Comecemos por considerar três versículos desses capítulos. Gênesis 2:8 afirma: “E plantou o Senhor Deus um jardim no Éden, da banda do oriente”. Algumas linhas depois, 3:23-24 afirmam que Deus expulsou o homem desse mesmo horto, “a fim de lavrar a terra de que fora tomado, [...] e colocou querubins ao oriente do jardim do Éden [...] para guardar o caminho da árvore da vida”. Por fim, depois de se ter retirado da presença do Senhor, é registrado que Caim “habitou na terra de Node”, ao oriente do Éden” (Gn 4:16).
Tanto quanto a alusão aos rios Tigre e Eufrates (Gn 2:14), esses versículos contribuem para situarmos as localidades dos primeiros capítulos da Bíblia. Se considerarmos que, para o editor de Gênesis, oriente era o oriente da Terra Santa, onde ele e os leitores a quem se dirigia habitavam, entenderemos que o Éden ficava a leste da Palestina. Entenderemos também que o jardim que Deus plantou ficava dentro do Éden (era parte dele), que os querubins foram postos ao oriente desse jardim e que Caim foi o primeiro a sair propriamente do território chamado Éden, talvez em direção à Índia.

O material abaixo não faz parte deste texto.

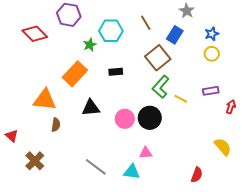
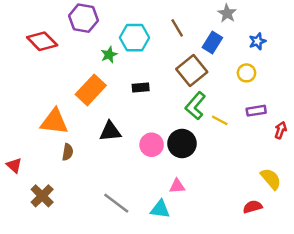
yellow circle: (212, 54) -> (246, 73), moved
red semicircle: (197, 175) -> (253, 207), moved, turned -126

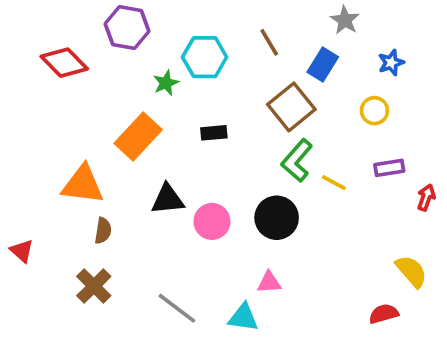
pink circle: (152, 145) -> (212, 221), moved
brown cross: (42, 196) -> (94, 286), moved

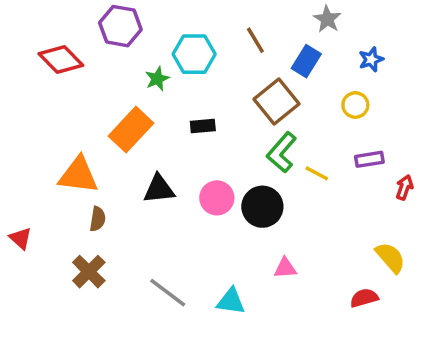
pink circle: (212, 221) -> (217, 198), moved
pink triangle: (269, 282) -> (285, 268), moved

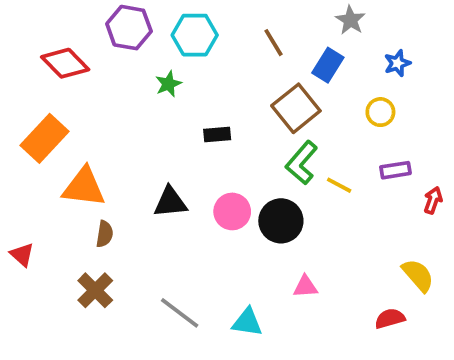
cyan hexagon: (194, 54) -> (195, 35), moved
orange rectangle: (131, 130) -> (45, 138), moved

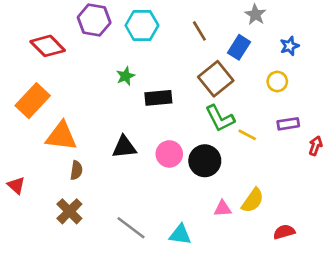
green star: (168, 84) -> (126, 76), moved
black rectangle: (217, 135) -> (158, 98), size x1.4
green L-shape: (302, 163) -> (220, 118), turned -68
yellow semicircle: (418, 275) -> (253, 200), moved, turned 76

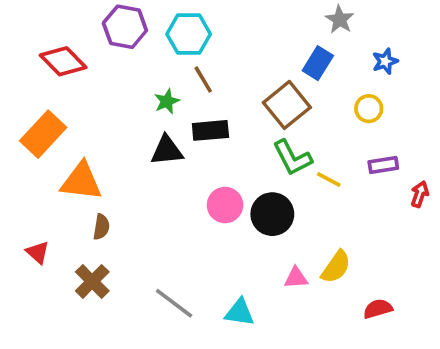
brown line: (199, 31) -> (203, 80), moved
black triangle: (124, 147) -> (167, 150), moved
red triangle: (16, 185) -> (38, 252), moved

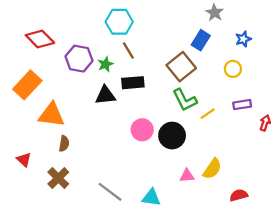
purple hexagon: (125, 27) -> (79, 59), moved
yellow line: (329, 180) -> (208, 114), turned -63

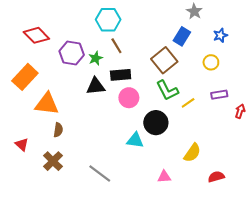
pink circle: (142, 130) -> (129, 98), moved
pink triangle: (187, 176) -> (164, 177), moved
cyan triangle: (151, 198) -> (135, 140), moved

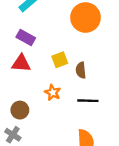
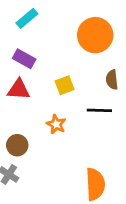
brown semicircle: (81, 70) -> (112, 80), moved
black line: (88, 101) -> (99, 110), moved

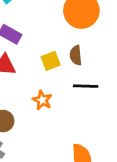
brown semicircle: (112, 80) -> (76, 55), moved

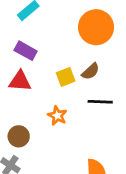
brown semicircle: (76, 55) -> (90, 71), turned -126

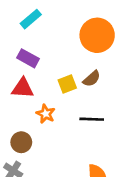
black line: (100, 102) -> (92, 119), moved
orange star: (57, 116) -> (46, 114), moved

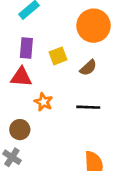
purple rectangle: (28, 58) -> (26, 48), turned 66
yellow square: (67, 84) -> (58, 56), moved

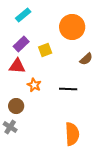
purple rectangle: (26, 48) -> (21, 44), turned 42
brown semicircle: (88, 68) -> (86, 59), moved

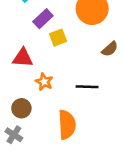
purple rectangle: (21, 44) -> (43, 19), moved
orange semicircle: (72, 134) -> (67, 125), moved

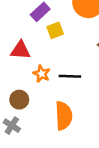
black line: (87, 87) -> (70, 76), moved

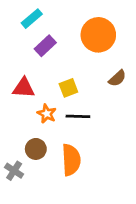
yellow square: (55, 30) -> (68, 88), moved
brown circle: (19, 100) -> (36, 149), moved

Por essas informações, vê-se que Adão não foi expulso do Éden, mas do Jardim do Éden. E que o lugar onde ele foi morar, ao deixar o paraíso, era o mesmo “de que fora tomado”, portanto a localidade da criação de Gênesis 2:7. Todos esses fatos transcorreram na terra chamada Éden, da qual Caim se apartou.

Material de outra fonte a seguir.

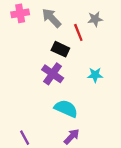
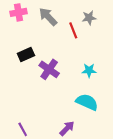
black rectangle: (60, 49) -> (26, 55), moved, turned -49
cyan semicircle: (66, 109) -> (87, 102), moved

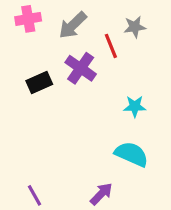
gray arrow: (48, 17) -> (73, 25), turned -90
purple cross: (49, 69) -> (81, 68), moved

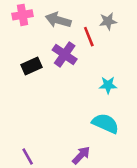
gray arrow: (73, 25) -> (58, 20), turned 60

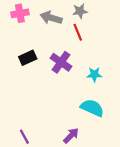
gray star: (108, 21) -> (80, 11), moved
purple cross: (65, 54) -> (61, 62), moved

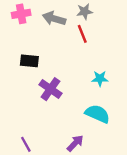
black rectangle: (28, 58) -> (29, 61), turned 30
purple cross: (61, 62) -> (50, 89), moved

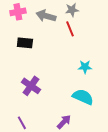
black rectangle: (29, 61) -> (25, 43), moved
purple cross: (50, 89) -> (31, 86), moved

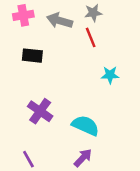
cyan star: (85, 67) -> (110, 75), moved
cyan semicircle: (83, 97) -> (85, 125), moved

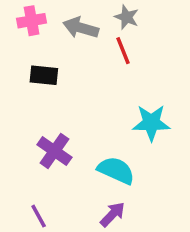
gray star: (93, 13) -> (127, 17), turned 30
cyan star: (110, 75) -> (151, 123), moved, size x1.5

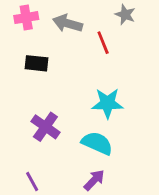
gray star: (127, 17) -> (125, 15), moved
cyan star: (151, 123) -> (107, 103), moved

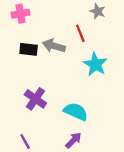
gray arrow: (68, 23) -> (54, 46), moved
cyan star: (107, 103) -> (95, 64), moved, turned 30

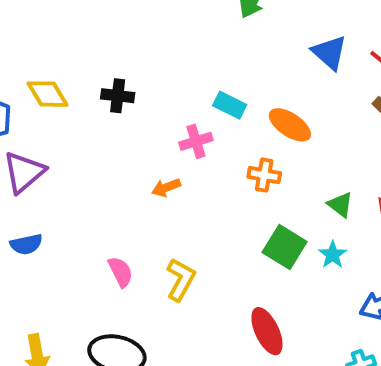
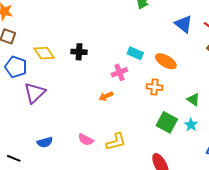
blue semicircle: (26, 244) -> (45, 142), moved
pink semicircle: (121, 272) -> (86, 140), turned 147
yellow L-shape: (181, 280) -> (116, 142), turned 50

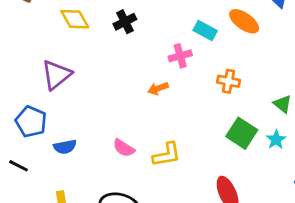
black cross: (79, 52) -> (125, 22), turned -35
orange ellipse: (166, 61) -> (244, 21), moved
blue pentagon: (16, 67) -> (31, 122), moved

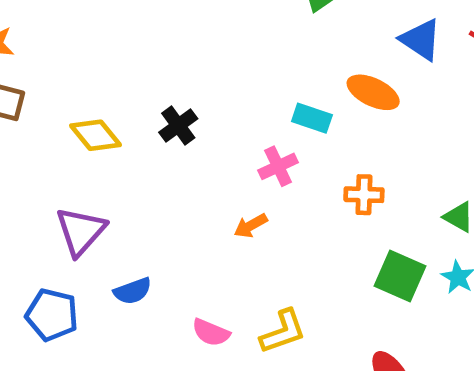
blue semicircle: (65, 147) -> (133, 291), moved

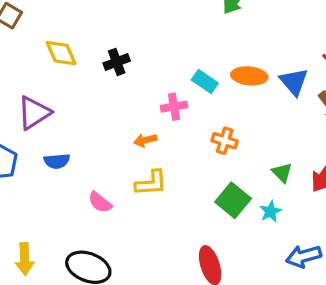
blue triangle: (421, 40) -> (294, 82), moved
orange ellipse: (373, 92) -> (249, 76), turned -36
yellow L-shape: (283, 332) -> (151, 183), moved

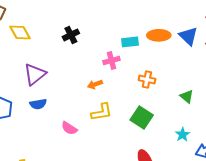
yellow diamond: (61, 53) -> (20, 32), moved
cyan rectangle: (205, 81) -> (130, 42), turned -35
purple triangle: (34, 113) -> (35, 74), moved
green square: (233, 200) -> (142, 117), moved
cyan star: (271, 212) -> (183, 135), moved

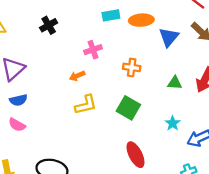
blue triangle: (188, 36) -> (169, 37), moved, turned 30
cyan rectangle: (130, 42) -> (111, 15), moved
green triangle: (187, 97) -> (175, 83), turned -32
pink semicircle: (69, 128) -> (17, 125), moved

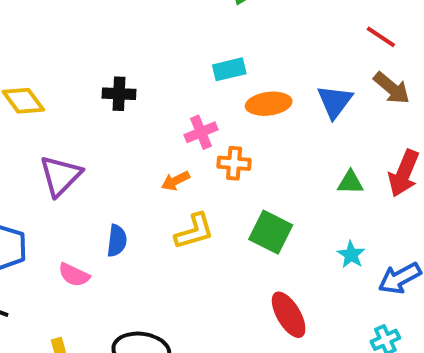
orange ellipse: (141, 20) -> (269, 104), moved
black cross: (49, 25) -> (119, 94), turned 36
orange cross: (132, 67) -> (234, 163), moved
blue semicircle: (18, 100) -> (117, 241), moved, turned -66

O quadro geográfico acima permite entender não só que a criação de Adão ocorreu, num local circunscrito, mas que a história da sua vida passou-se nesse território. Quando Deus disse a ele “Enchei a terra e sujeitai-a” (Gn 1:28), a terra aludida era esse local. O povo da Bíblia e seus escritores só conheciam parte ínfima do globo terrestre. Por isso, quando diziam terra, referiam-se a essa porção exígua do planeta ou a outra ainda menor e mais específica. Não foi diferente com o mandamento de povoar a terra, que também tinha em vista o Éden.
Portanto, a criação de Adão foi a de um povo, entre muitos outros da Antiguidade, que habitou um território também entre muitos outros. A mulher de Caim e a cidade que ele construiu não são citadas com tanta naturalidade à toa, em Gênesis 4: o autor sagrado claramente admite que a população da qual a primeira proveio e para a qual a outra foi construída surgiu antes e à parte dos fatos narrados por ele.

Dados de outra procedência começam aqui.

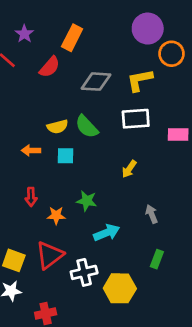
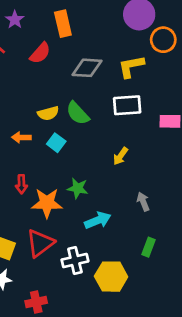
orange rectangle: (72, 38) -> (63, 24), turned -40
cyan square: (65, 156) -> (56, 143), turned 36
orange star: (56, 215) -> (47, 203), size x1.6

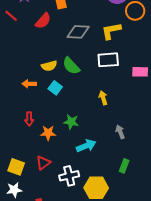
yellow arrow: (120, 156) -> (103, 98), turned 128
orange star: (47, 203) -> (48, 133), size x0.7
red triangle: (40, 243) -> (43, 163), size x0.7

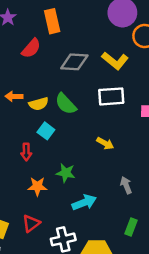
yellow L-shape: (111, 31) -> (115, 61), turned -130
orange arrow: (29, 84) -> (14, 96), moved
yellow arrow: (103, 98) -> (105, 143), turned 136
red arrow: (29, 119) -> (26, 152), moved

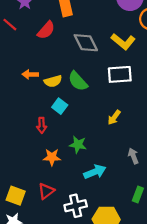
gray diamond: (74, 62) -> (86, 43), turned 60
yellow arrow: (105, 143) -> (114, 117), turned 98

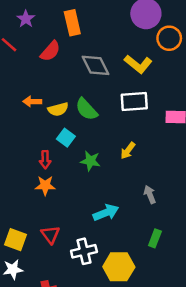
green star: (78, 145) -> (90, 161), moved
orange star: (52, 157) -> (45, 185), moved
red triangle: (46, 191) -> (50, 235), turned -30

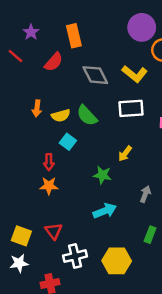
orange arrow: (32, 102) -> (37, 108), turned -84
green star: (90, 161) -> (102, 175), moved
gray arrow: (150, 194) -> (145, 194), turned 42
white cross: (84, 251) -> (75, 256), moved

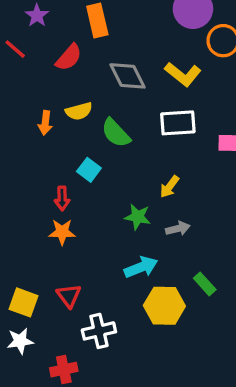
yellow semicircle: (61, 116) -> (79, 111), moved
gray arrow: (145, 194) -> (178, 229), moved, turned 56
green rectangle: (150, 235) -> (205, 284), moved, turned -63
yellow hexagon: (117, 261) -> (164, 306), moved

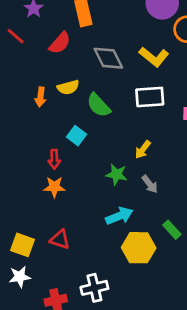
gray arrow: (178, 229) -> (150, 184), turned 66
red triangle: (69, 296) -> (60, 239), turned -35
white cross: (99, 331) -> (94, 288), moved

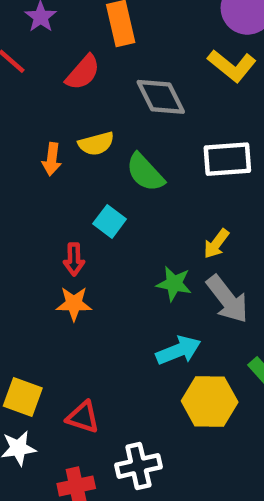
yellow L-shape: (154, 57) -> (232, 66), moved
gray arrow: (150, 184) -> (227, 299), size x1.6
red triangle: (60, 239) -> (83, 417), moved

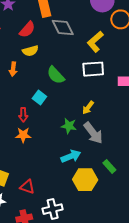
yellow L-shape: (232, 66) -> (95, 42), moved, turned 100
gray diamond: (161, 97) -> (63, 27), moved
yellow semicircle: (96, 144) -> (30, 51), moved

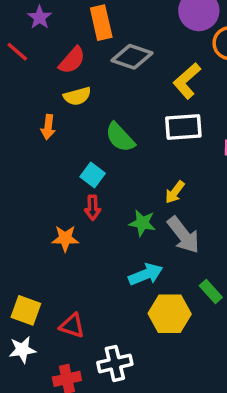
gray diamond: (63, 27) -> (132, 57), turned -45
red arrow: (23, 115) -> (93, 208), moved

O que justifica a afirmação bíblica de que a humanidade descende de Adão (At 17:26) não é a ideia de que ele foi o primeiro de todos os seres humanos, em sentido absoluto, mas o fato de os filhos de Noé terem ocupado boa parte do mundo conhecido na época. E nem essa ocupação, nem a história da criação constituem afirmações geográficas ou históricas absolutas.
Por tudo isso, o que temos, em Gênesis 2 é a criação de um povo bastante remoto, que adorou e serviu um único Deus e depois decaiu de tal condição. Esse povo, habitante da terra na qual o Senhor Deus não fizera chover (Gn 2:5), isto é, de um deserto, refugiou-se num jardim, no interior do Éden. Embora desértico, o Éden possuía um rio, que se dividia em quatro braços. Os dois primeiros (Pisom e Giom) devem ter sido temporários. Mas os outros dois braços do rio do Éden eram permanentes, pois foram identificados com o Tigre e o Eufrates (Gn 2:14).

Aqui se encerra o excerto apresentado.